**What you will do**
When a line of the entries contains "provide", please list that line.

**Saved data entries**
◆ ◆ ◆ ◆ ◆

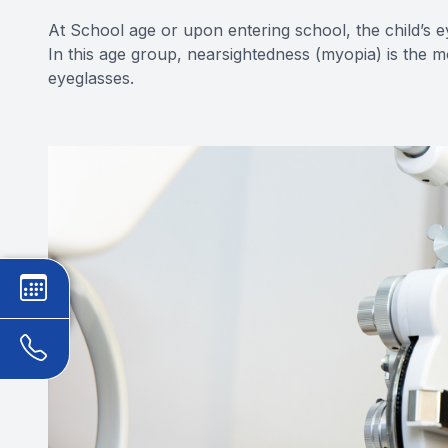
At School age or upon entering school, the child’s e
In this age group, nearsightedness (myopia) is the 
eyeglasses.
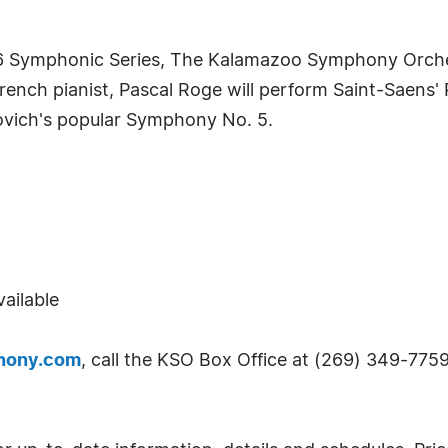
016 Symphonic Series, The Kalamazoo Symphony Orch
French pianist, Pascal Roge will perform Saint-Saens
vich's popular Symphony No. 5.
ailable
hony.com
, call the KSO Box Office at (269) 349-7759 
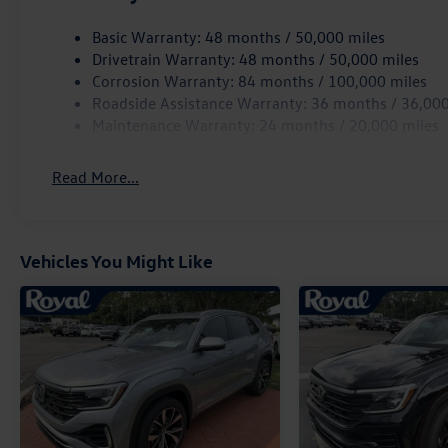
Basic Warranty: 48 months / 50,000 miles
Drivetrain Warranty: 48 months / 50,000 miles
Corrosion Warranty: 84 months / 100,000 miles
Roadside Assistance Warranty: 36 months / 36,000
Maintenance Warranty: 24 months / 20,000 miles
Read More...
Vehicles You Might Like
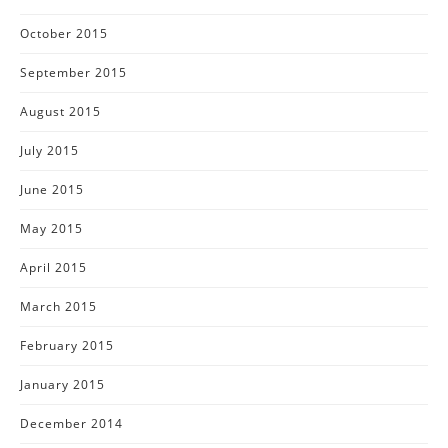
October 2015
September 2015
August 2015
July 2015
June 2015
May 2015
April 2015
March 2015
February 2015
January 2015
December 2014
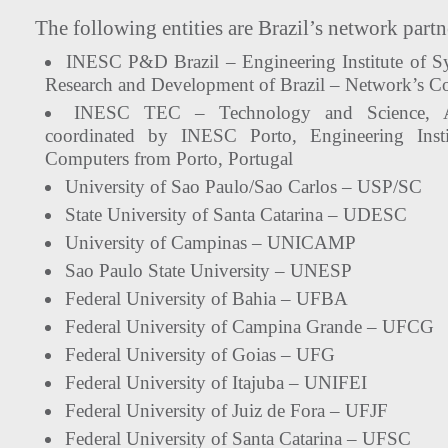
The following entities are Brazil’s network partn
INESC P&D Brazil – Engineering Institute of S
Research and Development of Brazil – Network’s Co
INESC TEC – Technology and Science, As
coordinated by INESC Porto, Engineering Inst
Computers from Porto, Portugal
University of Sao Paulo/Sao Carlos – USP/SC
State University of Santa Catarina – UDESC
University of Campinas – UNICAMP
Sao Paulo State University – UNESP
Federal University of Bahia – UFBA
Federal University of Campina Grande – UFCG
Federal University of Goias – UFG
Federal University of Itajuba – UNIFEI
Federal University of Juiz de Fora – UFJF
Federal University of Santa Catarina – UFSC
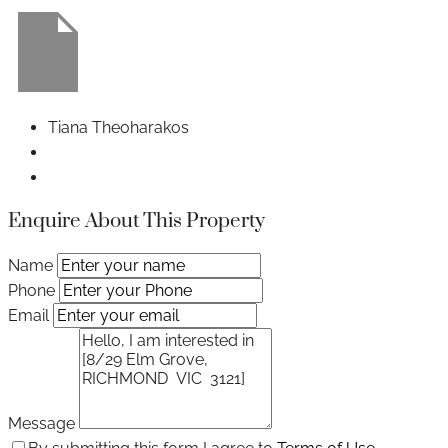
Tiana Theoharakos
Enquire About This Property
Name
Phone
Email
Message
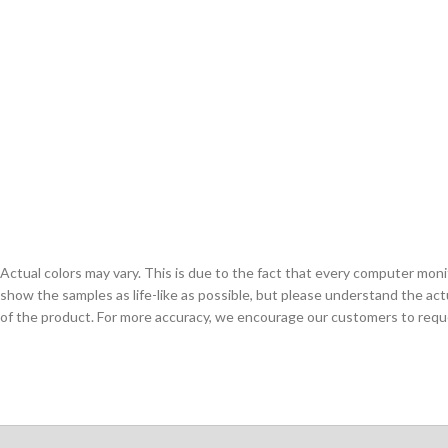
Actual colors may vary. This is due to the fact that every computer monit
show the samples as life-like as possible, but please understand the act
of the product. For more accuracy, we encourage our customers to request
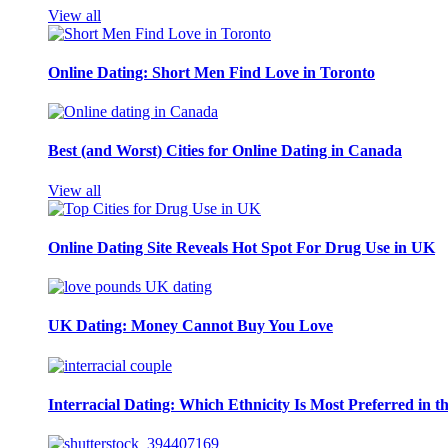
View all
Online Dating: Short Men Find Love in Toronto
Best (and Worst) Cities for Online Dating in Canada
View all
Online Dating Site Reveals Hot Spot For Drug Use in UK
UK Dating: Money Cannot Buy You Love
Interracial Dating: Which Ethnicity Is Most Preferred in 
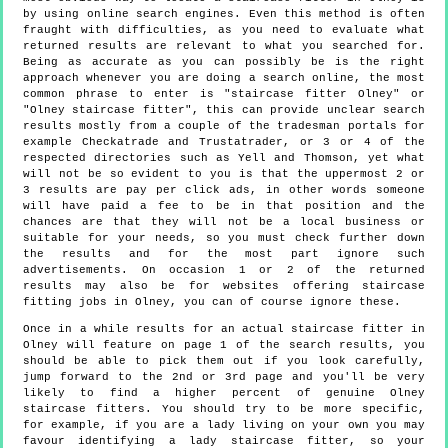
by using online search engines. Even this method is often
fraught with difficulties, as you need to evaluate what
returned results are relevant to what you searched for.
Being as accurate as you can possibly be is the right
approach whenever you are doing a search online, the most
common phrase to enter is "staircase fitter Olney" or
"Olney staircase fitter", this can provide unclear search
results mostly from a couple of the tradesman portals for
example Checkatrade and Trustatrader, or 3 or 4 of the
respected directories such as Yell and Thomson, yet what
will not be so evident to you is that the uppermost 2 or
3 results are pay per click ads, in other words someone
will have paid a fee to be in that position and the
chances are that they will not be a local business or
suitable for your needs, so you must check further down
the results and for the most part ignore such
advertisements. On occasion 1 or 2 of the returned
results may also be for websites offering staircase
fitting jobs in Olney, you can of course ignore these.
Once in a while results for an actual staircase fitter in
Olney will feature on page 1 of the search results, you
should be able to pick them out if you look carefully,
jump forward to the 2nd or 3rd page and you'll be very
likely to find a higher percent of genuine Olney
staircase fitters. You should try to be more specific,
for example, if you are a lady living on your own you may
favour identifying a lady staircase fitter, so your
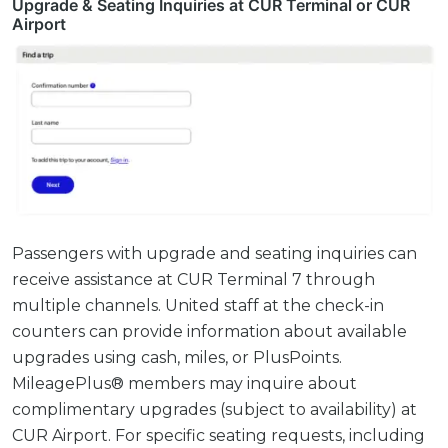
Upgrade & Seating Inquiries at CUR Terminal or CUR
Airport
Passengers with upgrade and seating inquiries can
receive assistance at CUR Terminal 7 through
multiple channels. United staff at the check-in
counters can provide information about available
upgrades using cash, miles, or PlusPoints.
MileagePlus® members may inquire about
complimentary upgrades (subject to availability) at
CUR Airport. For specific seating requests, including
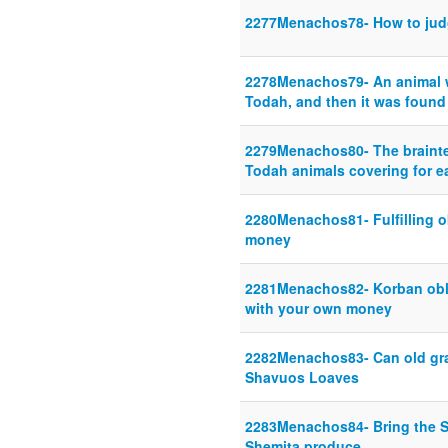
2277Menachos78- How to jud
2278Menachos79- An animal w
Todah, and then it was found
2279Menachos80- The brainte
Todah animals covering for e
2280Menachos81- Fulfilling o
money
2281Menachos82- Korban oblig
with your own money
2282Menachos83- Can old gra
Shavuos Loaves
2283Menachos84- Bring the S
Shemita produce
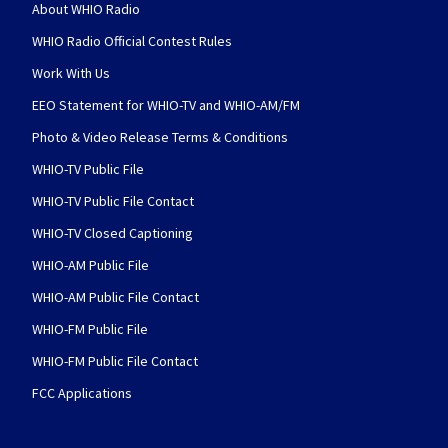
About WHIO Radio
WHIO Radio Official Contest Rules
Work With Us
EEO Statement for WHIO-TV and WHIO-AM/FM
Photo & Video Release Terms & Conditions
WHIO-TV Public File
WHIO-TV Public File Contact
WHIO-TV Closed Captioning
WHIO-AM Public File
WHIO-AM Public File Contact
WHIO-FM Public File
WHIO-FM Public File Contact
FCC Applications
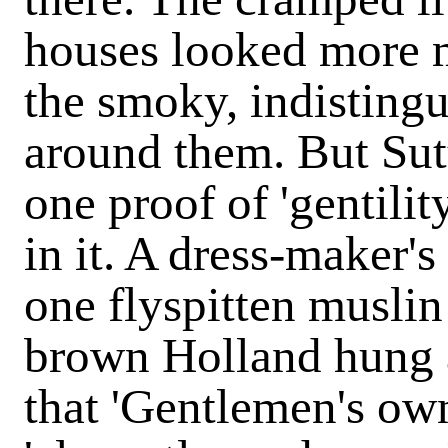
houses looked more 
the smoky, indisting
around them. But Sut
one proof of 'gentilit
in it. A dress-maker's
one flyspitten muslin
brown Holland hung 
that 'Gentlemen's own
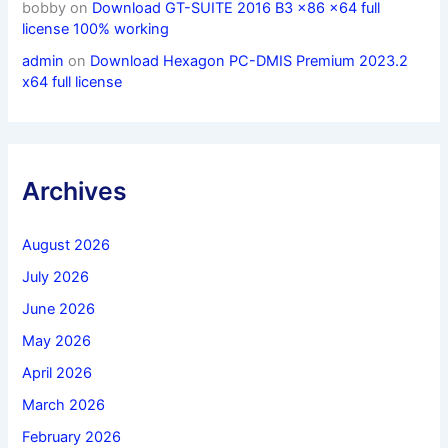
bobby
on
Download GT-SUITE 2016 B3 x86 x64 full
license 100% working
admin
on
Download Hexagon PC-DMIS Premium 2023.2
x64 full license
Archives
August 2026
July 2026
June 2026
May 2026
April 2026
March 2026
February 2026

◆ ◆ ◆ ◆ ◆

**Finished task**
"Olney staircase fitter", this can provide unclear search
counters can provide information about available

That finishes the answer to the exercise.